SECONDLY,  It is no secret that for years the community of San Ysidro has been viewed by many as a poster step-child to the City of San Diego.  Three freeways and Rail right-of-ways impact health, quiet enjoyment and property rights.  Some have even had access to public ways and economic opportunity blocked in order to protect large-corporate, and special interests.  Poor air quality and chaotic mobility caused by the world's busiest border-crossing only worsens as vehicle infrastructure is expanded.    
We could debate how torturous treatment and economic oppression have plagued San Ysidro businesses for decades.  Indeed, social and environmental equality and justice are long overdue.  Fortunately, San Ysidro is poised to finally play a vital role in a competitive North American trade context.  The U.S. absolutely needs Mexico to compete with China, and strategic cross-border districts bridge socioeconomic disparity.

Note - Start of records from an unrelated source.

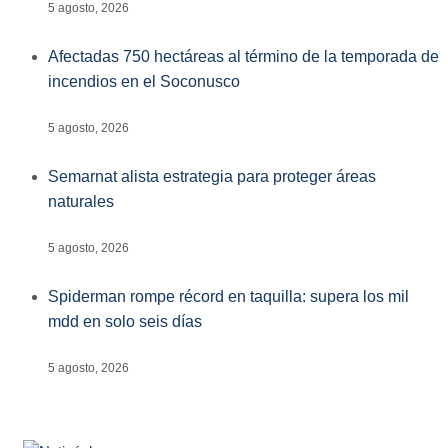
5 agosto, 2026
Afectadas 750 hectáreas al término de la temporada de
incendios en el Soconusco
5 agosto, 2026
Semarnat alista estrategia para proteger áreas
naturales
5 agosto, 2026
Spiderman rompe récord en taquilla: supera los mil
mdd en solo seis días
5 agosto, 2026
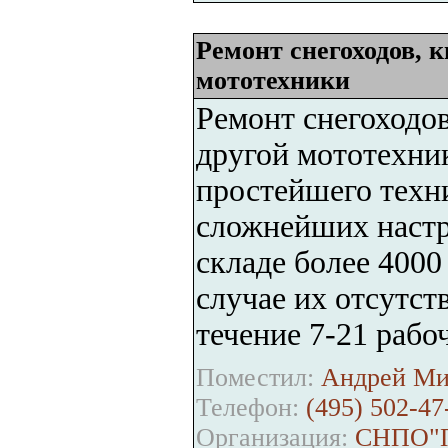
Ремонт снегоходов, 
мототехники
Ремонт снегоходов
другой мототехник
простейшего техн
сложнейших настр
складе более 4000
случае их отсутст
течение 7-21 рабо
Поместил:
Андрей Ми
Телефон:
(495) 502-47
Организация:
СНПО"П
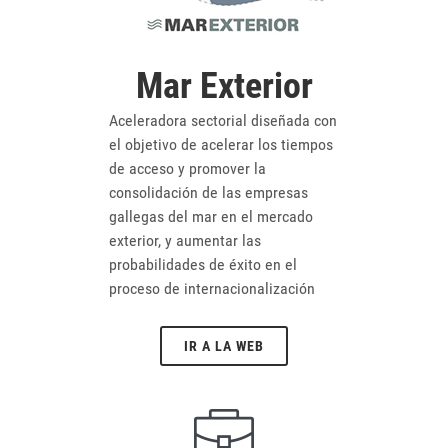
Mar Exterior
Aceleradora sectorial diseñada con
el objetivo de acelerar los tiempos
de acceso y promover la
consolidación de las empresas
gallegas del mar en el mercado
exterior, y aumentar las
probabilidades de éxito en el
proceso de internacionalización
IR A LA WEB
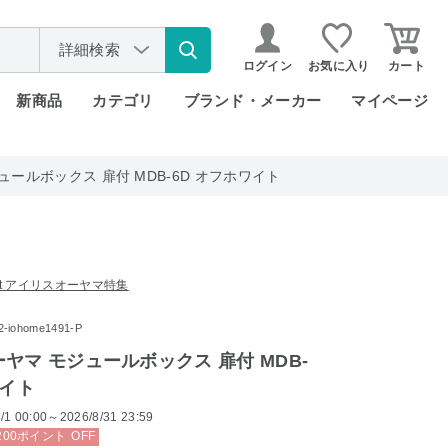
詳細検索
ログイン
お気に入り
カート
新商品
カテゴリ
ブランド・メーカー
マイページ
ールボックス 扉付 MDB-6D オフホワイト
rket アイリスオーヤマ特集
iohome1491-P
ヤマ モジュールボックス 扉付 MDB-
ワイト
/1 00:00～2026/8/31 23:59
200
ポイント
OFF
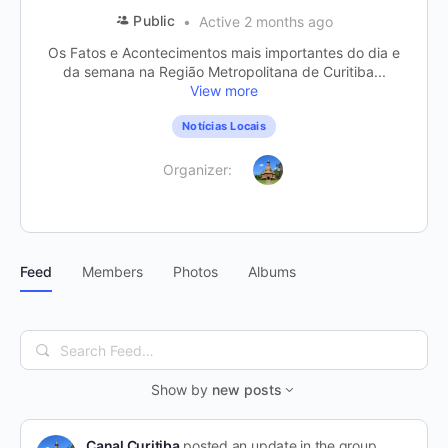
Public
Active 2 months ago
Os Fatos e Acontecimentos mais importantes do dia e
da semana na Região Metropolitana de Curitiba...
View more
Notícias Locais
Organizer:
Feed
Members
Photos
Albums
Search
Feed…
Show by
new posts
Canal Curitiba
posted an update in the group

FINALLY, SANDAG renderings of a future San Ysidro project suggest iconic background elements yet, still depict front and center at-grade trolley expansion which would simply exasperate chronic mobility conflicts.  Understood...its just a concept.  However, imagine ACTIVE DESIGN planning connecting to ABOVE-GRADE pedestrian bridges and ramps such as we already have, including rail operations into Mexico. Imagine also a future high-speed Subway next to a subterranean Long-Haul Centralized Bus Station protecting travelers from illegal transportation providers known as wildcats.  Subterranean and above-grade public infrastructure, segregating safe paths of travel, would catalyze private investment, high-value innovation, technology and creative industries.

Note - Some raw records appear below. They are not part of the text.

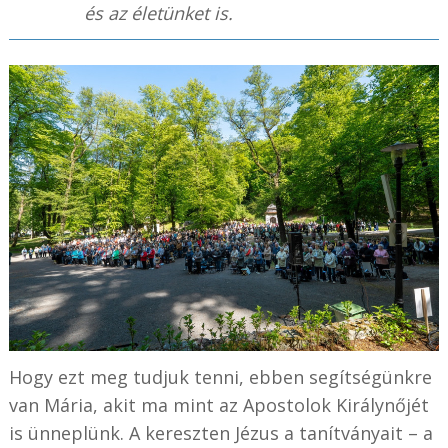
és az életünket is.
Hogy ezt meg tudjuk tenni, ebben segítségünkre
van Mária, akit ma mint az Apostolok Királynőjét
is ünneplünk. A kereszten Jézus a tanítványait – a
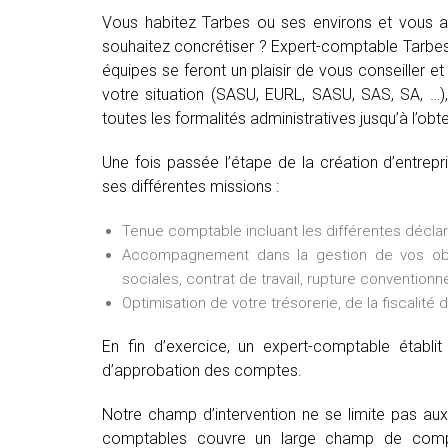
Vous habitez Tarbes ou ses environs et vous av
souhaitez concrétiser ? Expert-comptable Tarbes 
équipes se feront un plaisir de vous conseiller et 
votre situation (SASU, EURL, SASU, SAS, SA, …), 
toutes les formalités administratives jusqu’à l’obte
Une fois passée l’étape de la création d’entrep
ses différentes missions :
Tenue comptable incluant les différentes déclarat
Accompagnement dans la gestion de vos oblig
sociales, contrat de travail, rupture conventionne
Optimisation de votre trésorerie, de la fiscalité 
En fin d’exercice, un expert-comptable établ
d’approbation des comptes.
Notre champ d’intervention ne se limite pas au
comptables couvre un large champ de comp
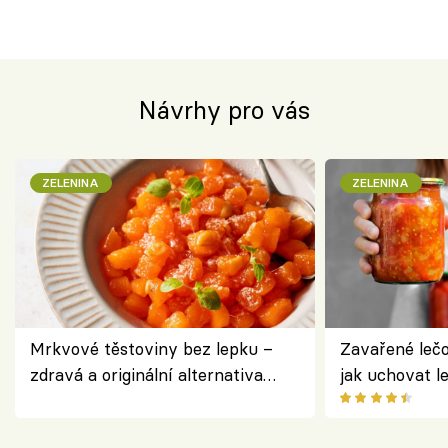
Návrhy pro vás
ZELENINA
ZELENINA
Mrkvové těstoviny bez lepku –
Zavařené lečo
zdravá a originální alternativa
jak uchovat l
klasiky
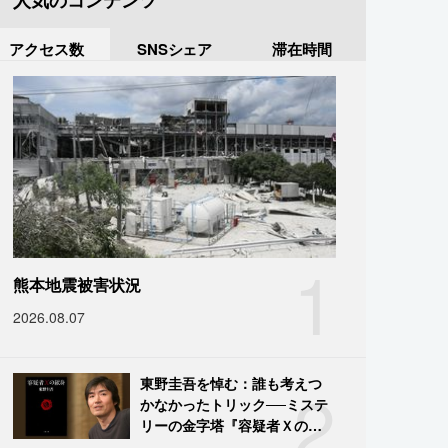
人気のコンテンツ
アクセス数
SNSシェア
滞在時間
1
熊本地震被害状況
2026.08.07
2
東野圭吾を悼む：誰も考えつ
かなかったトリック──ミステ
リーの金字塔『容疑者Ｘの献
身』の舞台裏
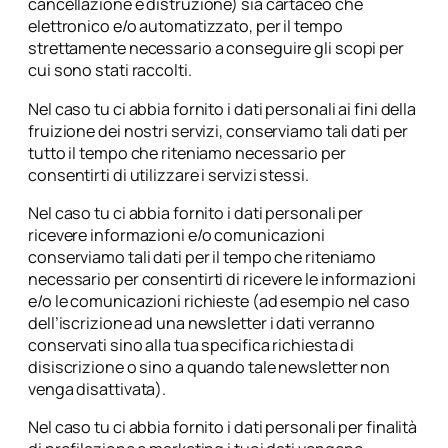
cancellazione e distruzione) sia cartaceo che
elettronico e/o automatizzato, per il tempo
strettamente necessario a conseguire gli scopi per
cui sono stati raccolti.
Nel caso tu ci abbia fornito i dati personali ai fini della
fruizione dei nostri servizi, conserviamo tali dati per
tutto il tempo che riteniamo necessario per
consentirti di utilizzare i servizi stessi.
Nel caso tu ci abbia fornito i dati personali per
ricevere informazioni e/o comunicazioni
conserviamo tali dati per il tempo che riteniamo
necessario per consentirti di ricevere le informazioni
e/o le comunicazioni richieste (ad esempio nel caso
dell’iscrizione ad una newsletter i dati verranno
conservati sino alla tua specifica richiesta di
disiscrizione o sino a quando tale newsletter non
venga disattivata).
Nel caso tu ci abbia fornito i dati personali per finalità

By necessity, really, by default, these are the design narratives now being formulated surrounding: A BOLD BORDER POLICY; Social Equity, and "Strategic" Binational Gateway(s). 

South of the San Ysidro Port of Entry - view of Tijuana

Flavio Olivieri comments:

Transportation Planning should be closely tied to an ECONOMIC DEVLOPMENT long term vision, that applies the adopted Equity Statement by SANDAG and where inclusive growth and recovery should be privileged. We need a change in paradigm, one where new transportation infrastructure should focus not just to resolve current inefficiencies of moving people to their Jobs, but to facilitate and promote the creation of high value Jobs in their communities. It should create development hubs, reduce commutes or even eliminate them. The plan presented by SANDAG as is now is focused on moving people to jobs, but not creating jobs where the community lives.
In San Ysidro this is very relevant and a great opportunity for the entire region, considering the increasing integration with the Baja California economy in more creative industries and high value-added jobs. Imagine a Google binational twin campus surrounding the Port of Entry.
Today the border is seen as the end of the line, instead of a destination of opportunity, or as a HUB or node, ignoring the reality of our BINATIONAL MEGA REGION. We need to harness the binational opportunity, an opportunity to serve a market of over 2 million people.
Today San Diego has a growing gap in the talent pipeline that will increase in the coming years. Cargo movement is not the future, manufacturing will be shifting with technological advances, and serves other regions away from San Diego. CREATIVE industries on the other hand such as technology research and development are human capital-based, this represents a great opportunity for taping into talent sources and in this regard SAN YSIDRO is more strategic than OTAY mesa, and closer tied to San Diego´s economic drivers. The presented plan misses the mark, it is ignoring what is happening just a few miles south of the San Ysidro POE.